Ici on accouche des êtres de parole

La poésie nous aide à nous tenir debout. La poésie dans les lycées de Paris ou du 9-3 aide les adolescents à se tenir debout. La poésie se dit et « se propage comme une onde » dans le Tout-Monde comme à la ronde, quand elle est prise au sérieux, pas comme exercice, aérobic plastique pour l’épate ou effets de style pour soirées bourgeoises. C’est du sérieux comme on le voit ici dans ce reportage mis en ligne ce jour par Africultures.

Des bribes de poèmes dans la bouche, c’est un oxygène, un sens ressenti, sans doute approché. L’important n’est pas de comprendre d’emblée. On est loin de l’explication de texte. Il ne s’agit pas d’expliquer. On sent bien que l’essentiel est ailleurs : dans la quête d’un « moi disant ». Oui c’est ce « je » en phase avec le monde qui naît dans ces ateliers mis en place par Sylvie Glissant, la veuve du poète, sous la bannière de l’Institut du Tout-monde. Ici on accouche des êtres de parole. Du moins, c’est une gestation. On imagine qu’il faudrait plus de temps, plus de comédiens de la trempe de Sophie Bourel dans les classes, plus d’artistes engagés comme Federica Matta.
Car celui qui dit au profond du texte est dans le monde, pas à côté. Il se sent à sa place. Il l’a trouvée sa place. Pas besoin de démonstration, explication, détours didactiques, pédagogiques, explicatifs.

le geste en classe(c) Africultures

Dans leurs tâtonnements, les élèves sont aux prises avec une langue, de Glissant, de Césaire, prise directe sans l’explication suffocante, sans « l’asphyxiante culture », selon le titre de l’essai de Jean Dubuffet. Prise directe comme les doigts dans la prise. Ça les électrifie cette poésie. Elle n’est pas infuse mais prise d’assaut. Comme butin de l’esprit. Tout est là dans ces séquences tournées par Anne Bocandé avec son équipe d’Africultures, dont Glissant est l’un des viatiques porteurs, comme on dit d’un gros porteur, celui dont on peut s’échapper mais auquel on revient comme source et nourriture.
Suivre ces ateliers, avec toute la volonté tenace d’une comédienne pour qui c’est essentiel, c’est forcément un gros enjeu. Voir cette scène où elle mime un O géant. À moins que ce soit une grenade ou un fruit ?
On le devine cet enjeu : se déployer à l’âge où existe la tendance au repli. À l’identitaire repli. Ici tout est ouverture, comme ce O qu’elle mime avec résolution. Elle leur dit : « Le son ouvre l’imaginaire, le son ouvre le sens. » Les poèmes qu’elle leur met en bouche ne sont pas à goûter comme friandises. Ils sont plats de résistance. Ils sont aussi des « armes miraculeuses » pour plus tard, comme disait Césaire de la poésie.

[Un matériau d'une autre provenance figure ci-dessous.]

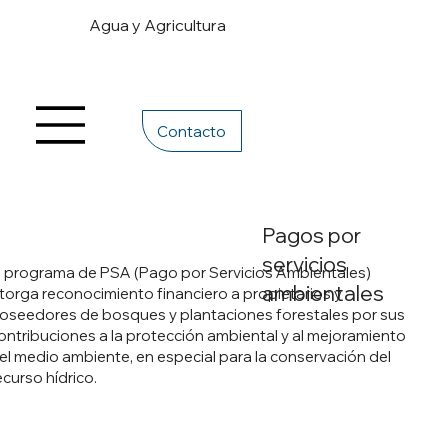
Agua y Agricultura
Contacto
Pagos por
servicios
l programa de PSA (Pago por Servicios Ambientales)
ambientales
torga reconocimiento financiero a propietarios y
oseedores de bosques y plantaciones forestales por sus
ontribuciones a la protección ambiental y al mejoramiento
el medio ambiente, en especial para la conservación del
ecurso hídrico.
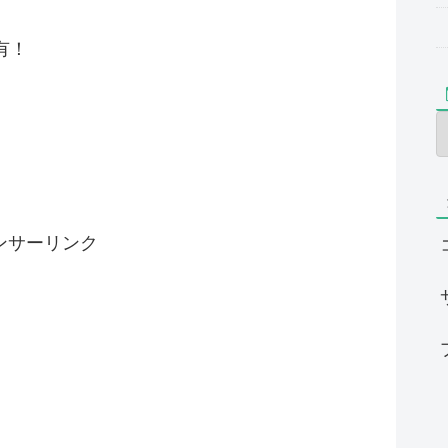
有！
ンサーリンク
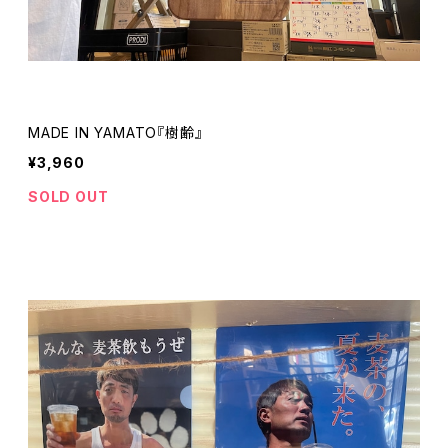
MADE IN YAMATO『樹齢』
¥3,960
SOLD OUT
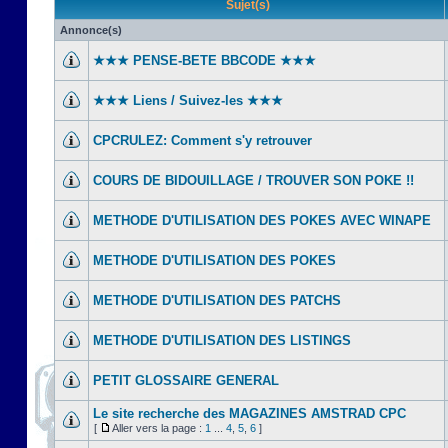
Sujet(s)
Annonce(s)
★★★ PENSE-BETE BBCODE ★★★
★★★ Liens / Suivez-les ★★★
CPCRULEZ: Comment s'y retrouver‎
COURS DE BIDOUILLAGE / TROUVER SON POKE !!
METHODE D'UTILISATION DES POKES AVEC WINAPE
METHODE D'UTILISATION DES POKES
METHODE D'UTILISATION DES PATCHS
METHODE D'UTILISATION DES LISTINGS
PETIT GLOSSAIRE GENERAL
Le site recherche des MAGAZINES AMSTRAD CPC
[
Aller vers la page :
1
...
4
,
5
,
6
]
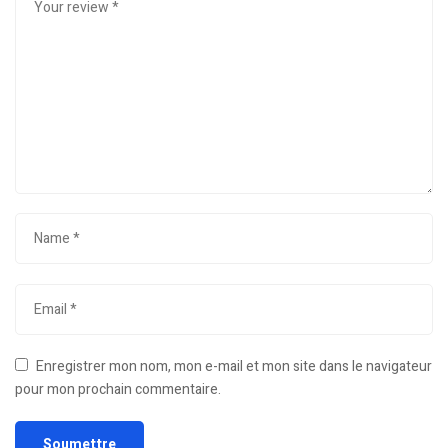
Enregistrer mon nom, mon e-mail et mon site dans le navigateur
pour mon prochain commentaire.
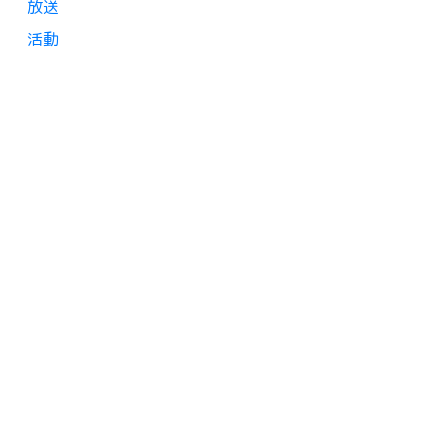
放送
活動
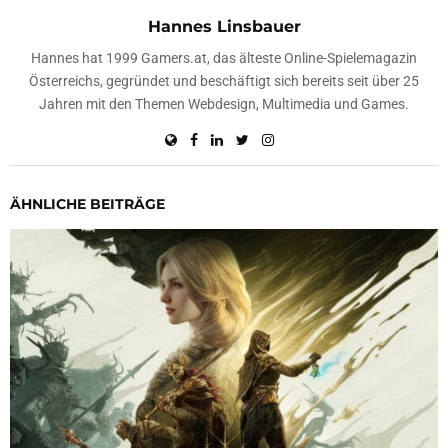
Hannes Linsbauer
Hannes hat 1999 Gamers.at, das älteste Online-Spielemagazin
Österreichs, gegründet und beschäftigt sich bereits seit über 25
Jahren mit den Themen Webdesign, Multimedia und Games.
ÄHNLICHE BEITRÄGE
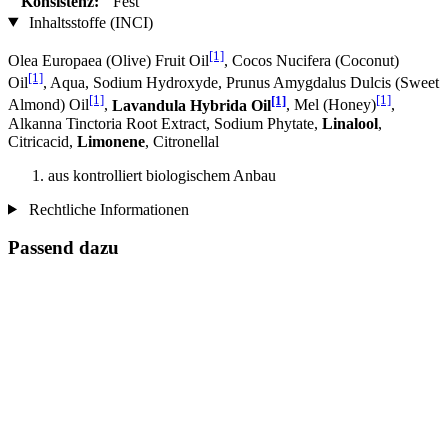
Konsistenz:
Fest
Inhaltsstoffe (INCI)
[1]
Olea Europaea (Olive) Fruit Oil
, Cocos Nucifera (Coconut)
[1]
Oil
, Aqua, Sodium Hydroxyde, Prunus Amygdalus Dulcis (Sweet
[1]
[1]
[1]
Almond) Oil
,
Lavandula Hybrida Oil
, Mel (Honey)
,
Alkanna Tinctoria Root Extract, Sodium Phytate,
Linalool
,
Citricacid,
Limonene
, Citronellal
aus kontrolliert biologischem Anbau
Rechtliche Informationen
Passend dazu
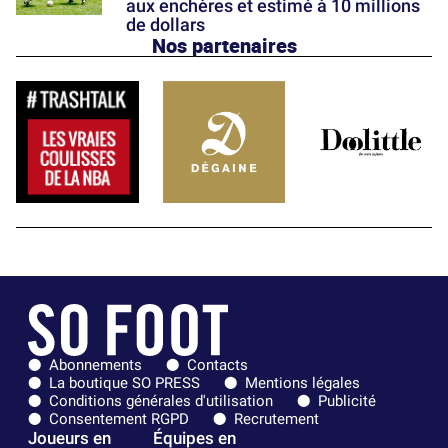
aux enchères et estimé à 10 millions
de dollars
Nos partenaires
Abonnements
Contacts
La boutique SO PRESS
Mentions légales
Conditions générales d'utilisation
Publicité
Consentement RGPD
Recrutement
Joueurs en
Équipes en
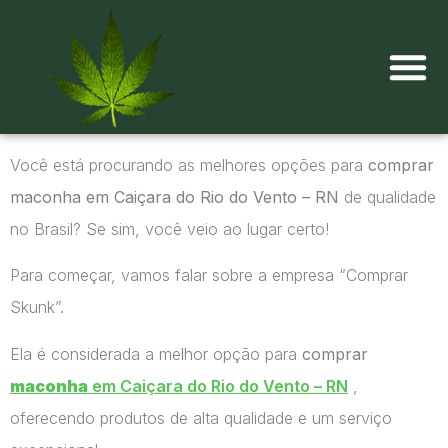
Onde comprar maconha?
Você está procurando as melhores opções para
comprar
maconha em Caiçara do Rio do Vento – RN
de qualidade
no Brasil? Se sim, você veio ao lugar certo!
Para começar, vamos falar sobre a empresa “Comprar
Skunk”.
Ela é considerada a melhor opção para
comprar
maconha
em Caiçara do Rio do Vento – RN
,
oferecendo produtos de alta qualidade e um serviço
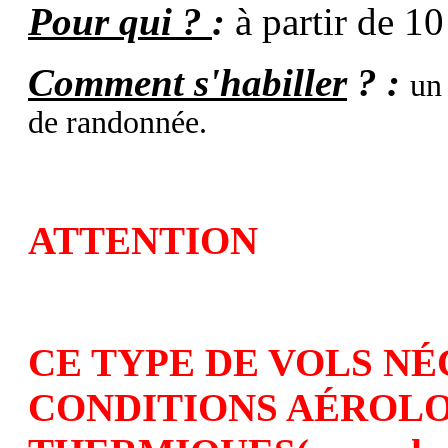
Pour qui ?
:
à partir de 10
Comment s'habiller
? :
un
de randonnée.
ATTENTION
CE TYPE DE VOLS NÉ
CONDITIONS AÉROL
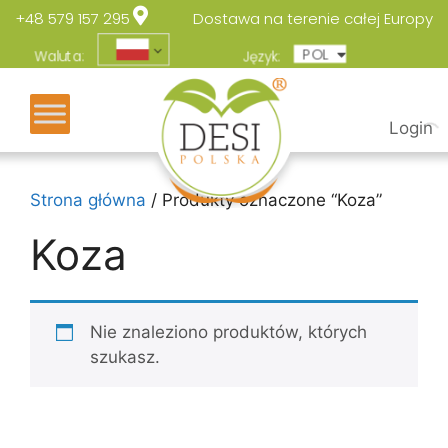
+48 579 157 295
Dostawa na terenie całej Europy
POL
ENG
Waluta:
Język:
Login
Strona główna
/ Produkty oznaczone “Koza”
Koza
Nie znaleziono produktów, których
szukasz.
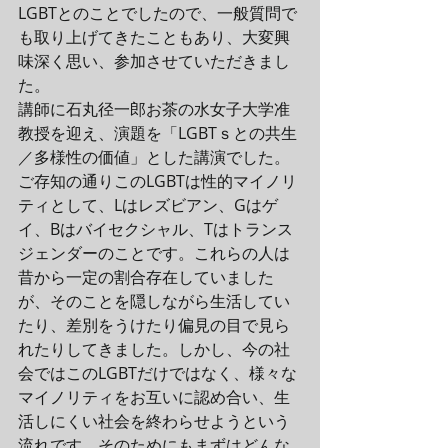
LGBTとのことでしたので、一般質問で
も取り上げてきたこともあり、大変興
味深く思い、参加させていただきまし
た。
講師に石丸径一郎お茶の水女子大学准
教授を迎え、演題を「LGBTｓとの共生
／多様性の価値」とした講演でした。
ご存知の通りこのLGBTは性的マイノリ
ティとして、Lはレズビアン、Gはゲ
イ、Bはバイセクシャル、Tはトランス
ジェンダーのことです。これらの人は
昔から一定の割合存在していました
が、そのことを隠しながら生活してい
たり、差別をうけたり偏見の目で見ら
れたりしてきました。しかし、今の社
会ではこのLGBTだけではなく、様々な
マイノリティをお互いに認め合い、生
活しにくい社会を終わらせようという
流れです。そのためにもまずはどんな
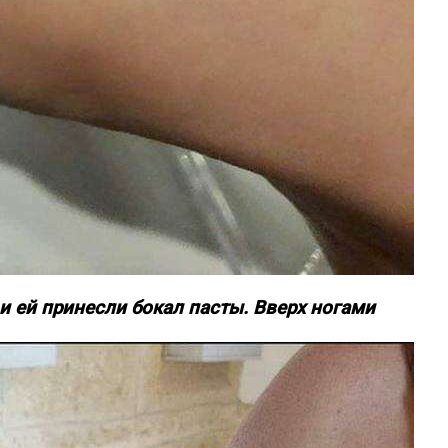
 и ей принесли бокал пасты. Вверх ногами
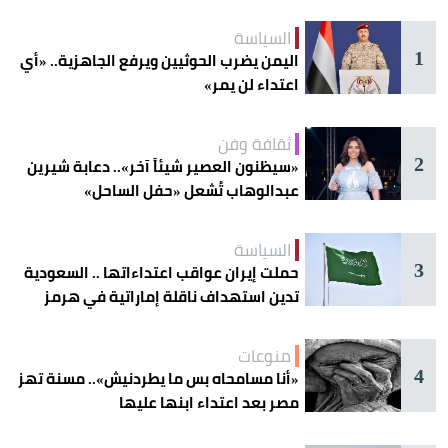
السياسة
1
اليمن يضرب الحوثيين ويرفع الجاهزية.. «أي
اعتداء لن يمر»
ثقافة وفن
2
«سيظنون العصير شيئاً آخر».. دعابة شيرين
عبدالوهاب تُشعل «حفل الساحل»
السياسة
3
حملت إيران عواقب اعتداءاتها .. السعودية
تدين استهداف ناقلة إماراتية في هرمز
منوعات
4
«أنا مسامحاه بس ما يطردنيش».. مسنة تهز
مصر بعد اعتداء ابنها عليها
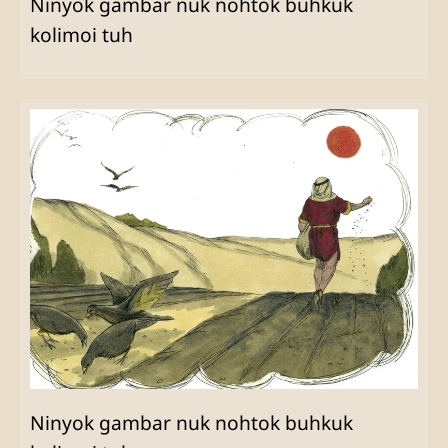
Ninyok gambar nuk nohtok buhkuk
kolimoi tuh
Ninyok gambar nuk nohtok buhkuk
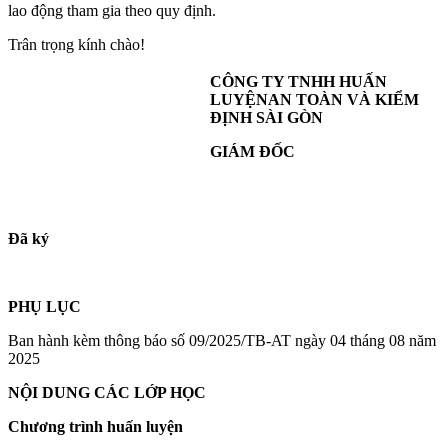
lao động tham gia theo quy định.
Trân trọng kính chào!
CÔNG TY TNHH HUẤN
LUYỆN
AN TOÀN V
À KIỂM
ĐỊNH SÀI GÒN
GIÁM ĐỐC
Đã ký
PHỤ LỤC
Ban hành kèm thông báo số 09/2025/TB-AT ngày 04 tháng 08 năm
2025
NỘI DUNG CÁC LỚP HỌC
Chương trình huấn luyện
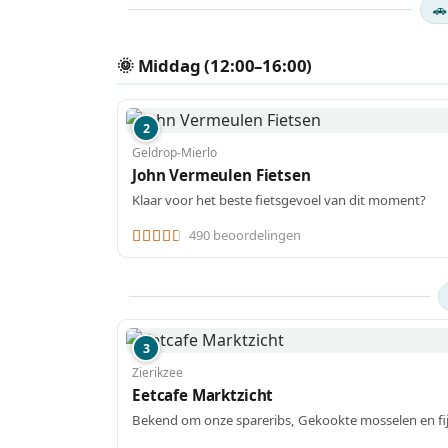
🚗
🌞 Middag (12:00–16:00)
2
Geldrop-Mierlo
John Vermeulen Fietsen
Klaar voor het beste fietsgevoel van dit moment?
490 beoordelingen
3
Zierikzee
Eetcafe Marktzicht
Bekend om onze spareribs, Gekookte mosselen en fij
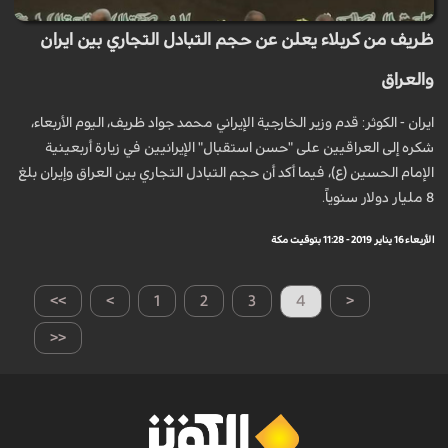
ظريف من كربلاء يعلن عن حجم التبادل التجاري بين ايران
والعراق
ايران - الكوثر: قدم وزير الخارجية الإيراني محمد جواد ظريف، اليوم الأربعاء،
شكره إلى العراقيين على "حسن استقبال" الإيرانيين في زيارة أربعينية
الإمام الحسين (ع)، فيما أكد أن حجم التبادل التجاري بين العراق وإيران بلغ
8 مليار دولار سنوياً.
الأربعاء 16 يناير 2019 - 11:28 بتوقيت مكة
>>
>
1
2
3
4
<
<<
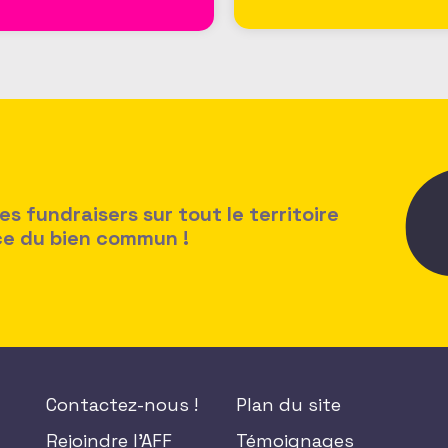
 fundraisers sur tout le territoire
ice du bien commun !
Contactez-nous !
Plan du site
Rejoindre l'AFF
Témoignages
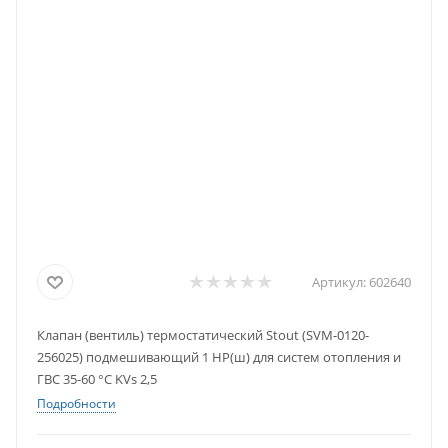
Артикул:
602640
Клапан (вентиль) термостатический Stout (SVM-0120-
256025) подмешивающий 1 НР(ш) для систем отопления и
ГВС 35-60 °С KVs 2,5
Подробности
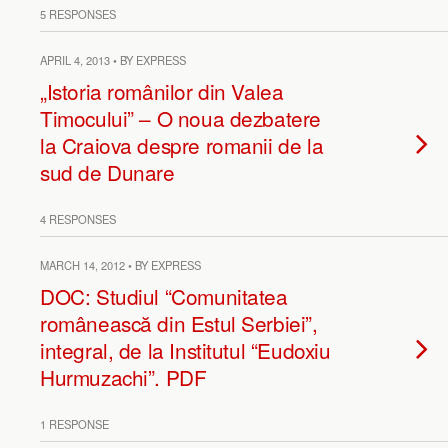
5 RESPONSES
APRIL 4, 2013 • BY EXPRESS
„Istoria românilor din Valea
Timocului” – O noua dezbatere
la Craiova despre romanii de la
sud de Dunare
4 RESPONSES
MARCH 14, 2012 • BY EXPRESS
DOC: Studiul “Comunitatea
românească din Estul Serbiei”,
integral, de la Institutul “Eudoxiu
Hurmuzachi”. PDF
1 RESPONSE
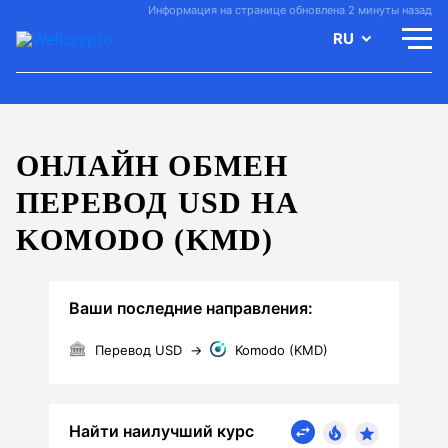
Информация на странице обновлена 2 минуты назад
RU
ОНЛАЙН ОБМЕН
ПЕРЕВОД USD НА
KOMODO (KMD)
Ваши последние направления:
Перевод USD
→
Komodo (KMD)
Найти наилучший курс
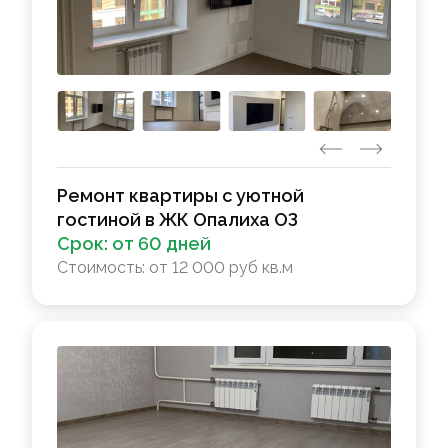
Ремонт квартиры с уютной
гостиной в ЖК Опалиха ОЗ
Срок:
от 60 дней
Стоимость:
от 12 000 руб кв.м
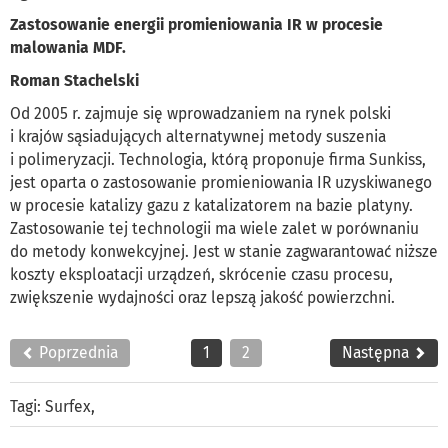
Zastosowanie energii promieniowania IR w procesie
malowania MDF.
Roman Stachelski
Od 2005 r. zajmuje się wprowadzaniem na rynek polski
i krajów sąsiadujących alternatywnej metody suszenia
i polimeryzacji. Technologia, którą proponuje firma Sunkiss,
jest oparta o zastosowanie promieniowania IR uzyskiwanego
w procesie katalizy gazu z katalizatorem na bazie platyny.
Zastosowanie tej technologii ma wiele zalet w porównaniu
do metody konwekcyjnej. Jest w stanie zagwarantować niższe
koszty eksploatacji urządzeń, skrócenie czasu procesu,
zwiększenie wydajności oraz lepszą jakość powierzchni.
Poprzednia
1
2
Następna
Tagi:
Surfex
,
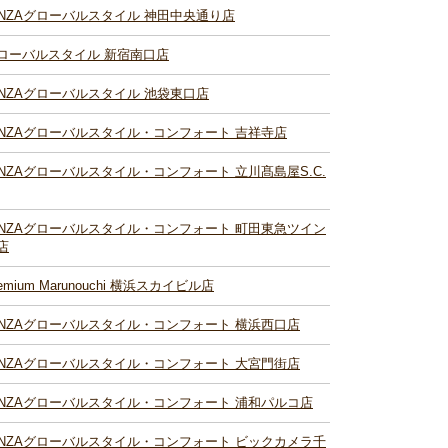
INZAグローバルスタイル 神田中央通り店
ローバルスタイル 新宿南口店
INZAグローバルスタイル 池袋東口店
INZAグローバルスタイル・コンフォート 吉祥寺店
INZAグローバルスタイル・コンフォート 立川髙島屋S.C.
INZAグローバルスタイル・コンフォート 町田東急ツイン
店
remium Marunouchi 横浜スカイビル店
INZAグローバルスタイル・コンフォート 横浜西口店
INZAグローバルスタイル・コンフォート 大宮門街店
INZAグローバルスタイル・コンフォート 浦和パルコ店
INZAグローバルスタイル・コンフォート ビックカメラ千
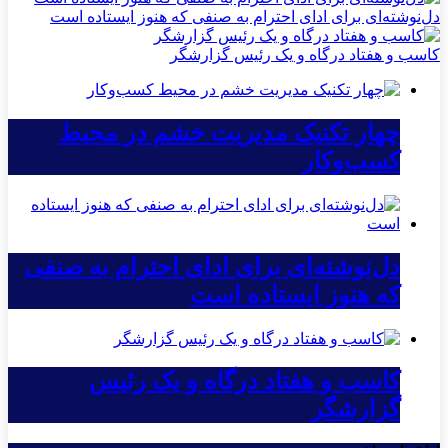
دل‌نوشته‌ای برای ادای احترام به صنفی که هنوز ایستاده است
کاسب و هفتاد درگاه و یک رئیس گزارشگر
چهار تکنیک مدیریت خشم در محیط
کسب‌وکار
دل‌نوشته‌ای برای ادای احترام به صنفی
که هنوز ایستاده است
کاسب و هفتاد درگاه و یک رئیس
گزارشگر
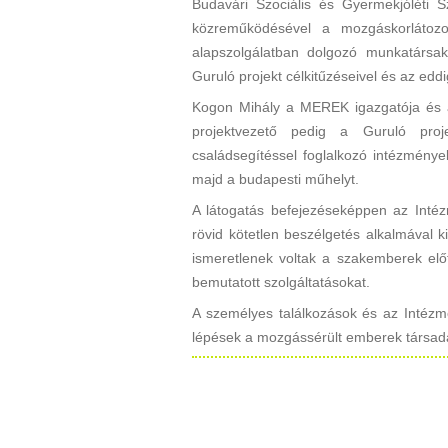
Budavári Szociális és Gyermekjóléti S
közreműködésével a mozgáskorlátozot
alapszolgálatban dolgozó munkatársak
Guruló projekt célkitűzéseivel és az edd
Kogon Mihály a MEREK igazgatója és a 
projektvezető pedig a Guruló proj
családsegítéssel foglalkozó intézmén
majd a budapesti műhelyt.
A látogatás befejezéseképpen az Intéz
rövid kötetlen beszélgetés alkalmával 
ismeretlenek voltak a szakemberek elő
bemutatott szolgáltatásokat.
A személyes találkozások és az Intéz
lépések a mozgássérült emberek társada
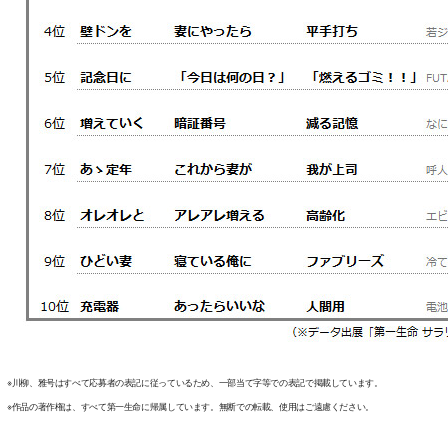
※川柳、雅号はすべて応募者の表記に従っているため、一部当て字等での表記で掲載しています。
※作品の著作権は、すべて第一生命に帰属しています。無断での転載、使用はご遠慮ください。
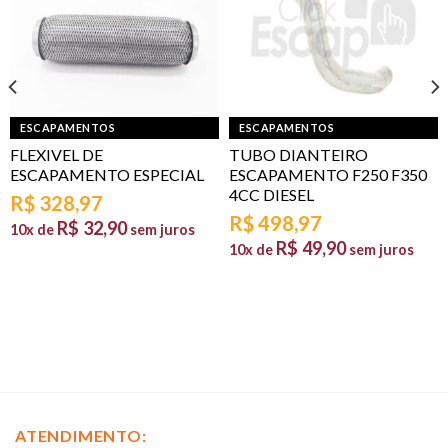
ESCAPAMENTOS
ESCAPAMENTOS
FLEXIVEL DE
TUBO DIANTEIRO
ESCAPAMENTO ESPECIAL
ESCAPAMENTO F250 F350
4CC DIESEL
R$
328,97
R$
498,97
R$
32,90
10x de
sem juros
R$
49,90
10x de
sem juros
ATENDIMENTO:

Sophie Bourel est capable de leur faire dire du Frantz Fanon comme du Friedrich Hölderlin. Que leur apporte-t-elle ? Adultes, ils le diront. Ici c’est le corps qui parle. Le corps travaille. Comme c’est la langue des poètes qui passe par le corps. Le corps langue. La bouche, le souffle. Ça respire, transpire. Ça dit haut le mot. Car on se tient droit les deux pieds enracinés, ce qui n’est pas rien pour ces fils et filles de migrants, pour beaucoup. On le devine. Ils sont ici et d’ailleurs. Dans ce mêlement du monde. Ils sont cette créolisation du monde en marche.